Gift Packaging: It's a wrap

25 November, 2013

There’s big money to be had in the world of drinks gifting. Hamish Smith investigates

Consumers have become a precious bunch. At one time all that was required of a bottle of whisky was for it to look like a bottle of whisky. It had to stand tall and look round. That was it. 

Now the brief is uniformly non-uniform. ‘Bespoke’ ‘personalised’ ‘experiential’ and ‘interactive’ are the gush words of today’s meetings of marketers. But these are not terms that easily translate to a assembly line, where standardisation, simplicity and efficiency are traditionally prized. 

“Packaging 30 years ago was really simple.

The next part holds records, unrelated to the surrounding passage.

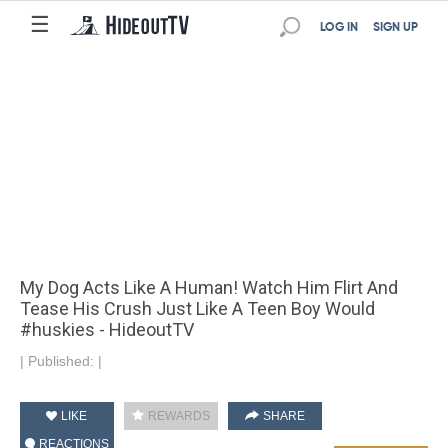
☰
LOG IN
SIGN UP
My Dog Acts Like A Human! Watch Him Flirt And
Tease His Crush Just Like A Teen Boy Would
#huskies - HideoutTV
|
Published:
|
LIKE
REWARDS
SHARE
REACTIONS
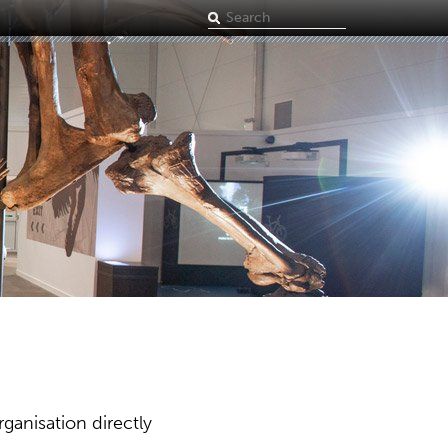
Search
term
ganisation directly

Now consumers are demanding more complex packaging – a personalised approach,” says Alister McIntosh, manufacturing director for Chivas Brothers, taking time away from the official opening of the group’s Prestige Hall bottling facility in Paisley in Scotland in September.

The new hall allows Chivas Brothers to expand its booming operation of low-volume, high-value products that must feature ever more complex packaging, packaging that can counter counterfeiters as well as convince consumers. 

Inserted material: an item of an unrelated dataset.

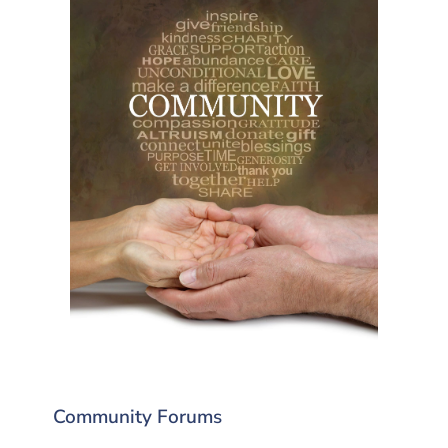
Community Forums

The Pernod Ricard division has become a master of the art. To convince anyone to part with $200,000 for a bottle of blended whisky takes an inordinate amount of skill and effort. But with prestige products, such as the afore-described Royal Salute Tribute to Honour, it’s not just about the 45-year-old liquid. It’s a trip to Scotland to meet the master blender Colin Scott, it’s a flagon of deep colours and multi-layer embossing, debossing and jewels (413 diamonds to be exact). It’s the perception that the product is so special it wasn’t produced, it was born. So rare it could almost justifiably be called unique on the press release, although not quite – 21 bottles were made.

“Prestige is a big focus area for Pernod Ricard,” says Eric Benoist, international marketing manager of Chivas Brothers, who was also in Paisley for the grand opening and royal visit. “There’s a softening of growth in the emerging markets, but if you look at the medium term there is a lot of demand for prestige products from those markets.”

Tribute to Honour is probably not the product that is spearheading luxury spirits growth – its low volume makes it more a matter for hand-sale than point-of-sale. What Chivas calls ‘prestige’ could probably also be described as ‘luxury’ and starts at about £70/$100 a pack point – such as the Royal Salute 21-year-old.

Simultaneously, luxury/prestige products are part of the wide-ranging gifting channel [note: the verb form of ‘gift’ has been in use for 400 years, according to the Oxford Dictionary]. But, in theory, a gift should be aimed at the end consumer – for once the customer is not the customer but the conduit. In practice, though, gift packaging has to flash its skirt at the punter with the readies, not the loved one, friend or boss back home. Indeed, you can never assume the product ever leaves the hands of the customer you put it into.